L’association Sauvons Tahiti l’Anse aux Moines (STAM) organisait une assemblée générale dimanche 7 décembre 2025, dans la salle Edelweiss de Plérin (Côtes-d’Armor). Cette réunion est ouverte à tout le monde, déclare en ouverture, Patrice Caderon, coprésident. Pour que tous aient accès aux mêmes informations. On espère que le paradis renaîtra de ses cendres, déclare Joël Connan, cofondateur du précédent collectif.
Lire aussi : STAM Analyse de l’article Ouest France du 3 décembre 2025 (STAM “Sauvons Tahiti l’Anse aux Moines”).
Une pétition envisagée
Pour rappel, STAM se mobilise pour la préservation de la digue, datant de 1934, et des accès à la plage de l’Anse aux Moines, à Saint-Laurent, et pour que la Ville de Plérin réalise les travaux conservatoires qu’elle s’est engagée à effectuer. L’association a eu accès au rapport réalisé par la société Géolithe, suite aux problèmes d’affaissement d’un muret et à la fragilisation de la falaise. ” Il apparaît que nos problèmes ne sont pas liés à l’érosion de la falaise ni au retrait du trait de côte, mais bien d’un sous-dimensionnement des canalisations d’eaux usées et de la mauvaise gestion des eaux pluviales. La falaise et la digue n’ont pas bougé”.
Le bras de fer engagé avec la municipalité se heurte à une absence de réponse des élus à chaque sollicitation de Stam, d’après celle-ci.

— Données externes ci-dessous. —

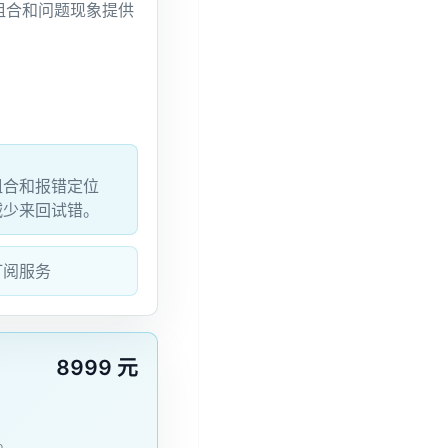
组合和问题现象提供
组合和报错定位
减少来回试错。
业订阅服务
8999 元
。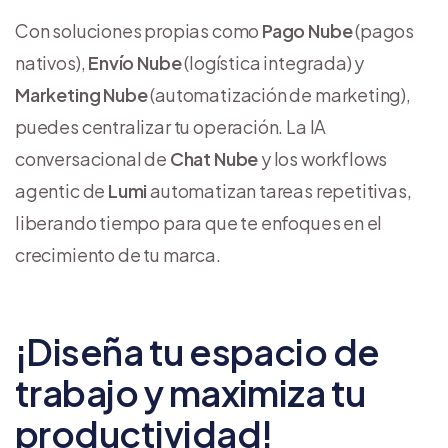
Con soluciones propias como
Pago Nube
(pagos
nativos),
Envío Nube
(logística integrada) y
Marketing Nube
(automatización de marketing),
puedes centralizar tu operación. La IA
conversacional de
Chat Nube
y los workflows
agentic de
Lumi
automatizan tareas repetitivas,
liberando tiempo para que te enfoques en el
crecimiento de tu marca.
¡Diseña tu espacio de
trabajo y maximiza tu
productividad!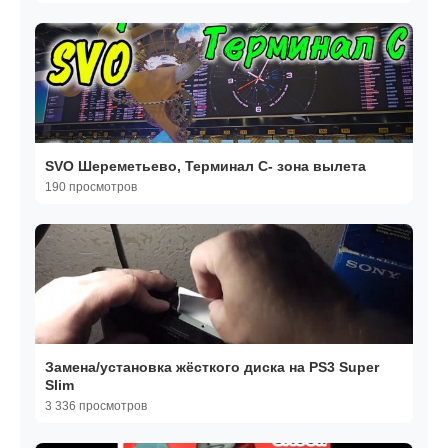
SVO Шереметьево, Терминал С- зона вылета
190 просмотров
Замена/установка жёсткого диска на PS3 Super
Slim
3 336 просмотров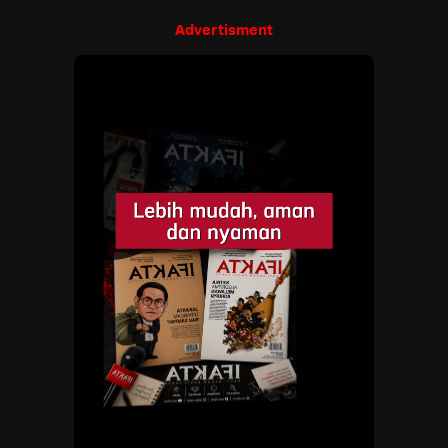
Advertisment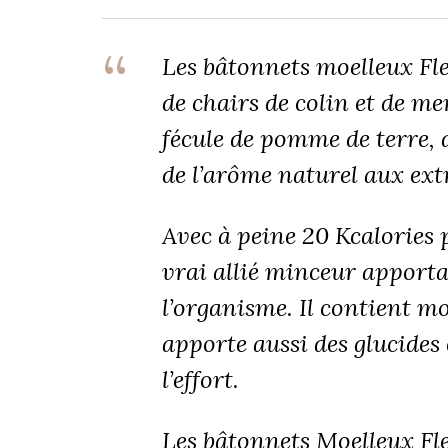
Les bâtonnets moelleux Fl
de chairs de colin et de me
fécule de pomme de terre, de
de l’arôme naturel aux extr
Avec à peine 20 Kcalories 
vrai allié minceur apporta
l’organisme. Il contient m
apporte aussi des glucides
l’effort.
Les bâtonnets Moelleux Fl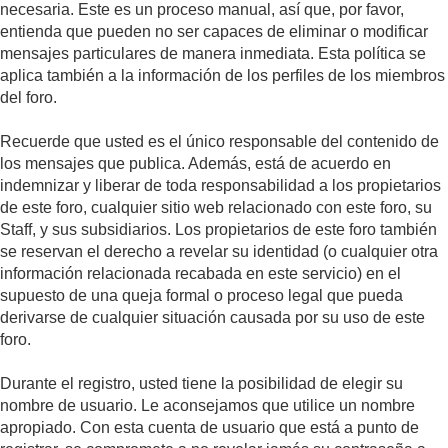
necesaria. Este es un proceso manual, así que, por favor,
entienda que pueden no ser capaces de eliminar o modificar
mensajes particulares de manera inmediata. Esta política se
aplica también a la información de los perfiles de los miembros
del foro.
Recuerde que usted es el único responsable del contenido de
los mensajes que publica. Además, está de acuerdo en
indemnizar y liberar de toda responsabilidad a los propietarios
de este foro, cualquier sitio web relacionado con este foro, su
Staff, y sus subsidiarios. Los propietarios de este foro también
se reservan el derecho a revelar su identidad (o cualquier otra
información relacionada recabada en este servicio) en el
supuesto de una queja formal o proceso legal que pueda
derivarse de cualquier situación causada por su uso de este
foro.
Durante el registro, usted tiene la posibilidad de elegir su
nombre de usuario. Le aconsejamos que utilice un nombre
apropiado. Con esta cuenta de usuario que está a punto de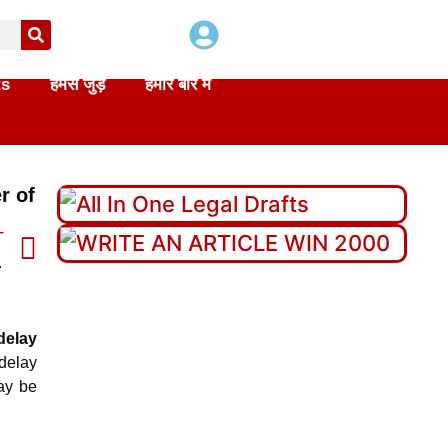
ts
हमसे जुड़े
हमारे बारे में
r of
T
ent of suits —
delay
 delay
may be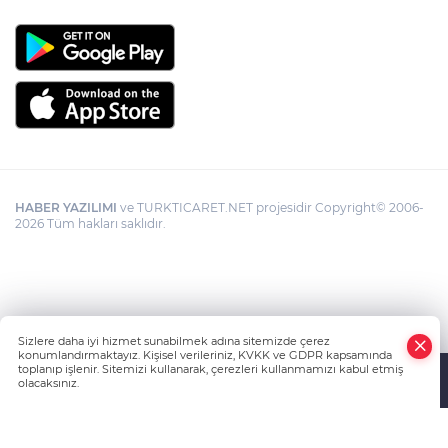
HABER YAZILIMI
ve TURKTICARET.NET projesidir Copyright© 2006-
2026 Tüm hakları saklıdır.
Sizlere daha iyi hizmet sunabilmek adına sitemizde çerez
konumlandırmaktayız. Kişisel verileriniz, KVKK ve GDPR kapsamında
toplanıp işlenir. Sitemizi kullanarak, çerezleri kullanmamızı kabul etmiş
olacaksınız.
Anasayfa
Haber Ara
Yazarlar
İhbar Hattı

Une élue, membre du comité stratégique de recul du trait de côte (sur lequel la municipalité s’appuie), informe qu’il n’y a pas eu de réunion de ce comité depuis des mois et qu’ils n’ont pas eu accès au rapport de Géolithe.
Forte de tous ses éléments, Stam est confortée dans son intention de saisir le tribunal administratif afin que la mairie réalise les travaux de la digue et envisage de lancer une pétition. ” Nous voulons protéger et restaurer l’Anse aux Moines, par des travaux sérieux et durables », conclut Patrice Caderon. L’association, qui comptait 334 adhérents avant la réunion, a reçu de nouvelles inscriptions à son issue.